The lawsuit underscores doctors' growing concerns about the burden such restrictions place on patient care. Physicians say that health plan mergers are reducing choices for patients and create unfair business practices for doctors.

UnitedHealthcare and Oxford merged in July 2004 and last year told New York doctors that if they wanted to stay in, or join, one of the networks, they had to be in both. If doctors did not agree, their contracts would be cancelled under what is known as an "all-products" requirement.

The Medical Society of the State of New York and 11 individual doctors allege that the rules violate state antitrust laws by illegally tying the two plans together and forcing doctors to contract with an inferior plan that imposes low reimbursement rates or inadequate coverage of services. If they don't accept the terms, doctors say they risk losing a number of patients, whose care also will be disrupted if their doctors are dropped and they have to find another doctor.

The health plans "are using their economic clout in one product to force doctors to take a product that they otherwise would not if it weren't for that market power," said Donald Moy, MSSNY general counsel.

The lawsuit filed on Sept. 14 in a Manhattan trial court also alleges that UnitedHealthcare and Oxford are breaching their contracts with doctors by imposing the new requirement and infringing on the physician-patient relationship.

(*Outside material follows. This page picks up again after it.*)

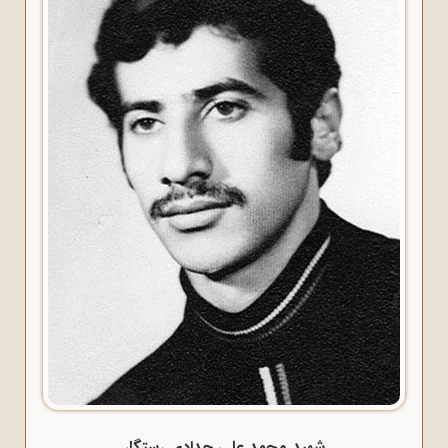
شهید محمد علی حدادی رستگار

Plastic surgeon Scot B. Glasberg, MD, one of the plaintiffs, said that before the merger, he had a history of payment issues with United and moved over to Oxford. When the two plans integrated, he asked to remain only in Oxford but was denied.

"I even offered to see my Oxford patients out-of-network for part payment, and they still refused," Dr. Glasberg said, so he dropped out.

He said his patients received letters from the health plans stating that they could no longer see him, although they could continue to do so on an out-of-network basis, Dr. Glasberg added.

"What these insurance companies are engaging in is basically fraudulent practices," he said. "For a breast cancer [reconstruction] patient to have added concerns about insurance payments is not healthy," he said.

UnitedHealthcare and Oxford spokeswoman Maria Gordon-Shydlo declined to comment on the lawsuit.

She said that about 90% of doctors in the separate networks already participated in both the Oxford and UnitedHealthcare plans before the merger. As a result of the new requirement, Oxford gained 3,800 doctors and United added 6,600. Fewer than 1% of the health plans' 66,000 total physicians dropped out, she said.

"One of the values was giving our members access to a broader network," Gordon-Shydlo said.

American Medical Association policy opposes tying a physician's membership in a managed care panel to that physician's participation in any other managed care panel.

The AMA says legislative action is needed to prohibit these health plan requirements.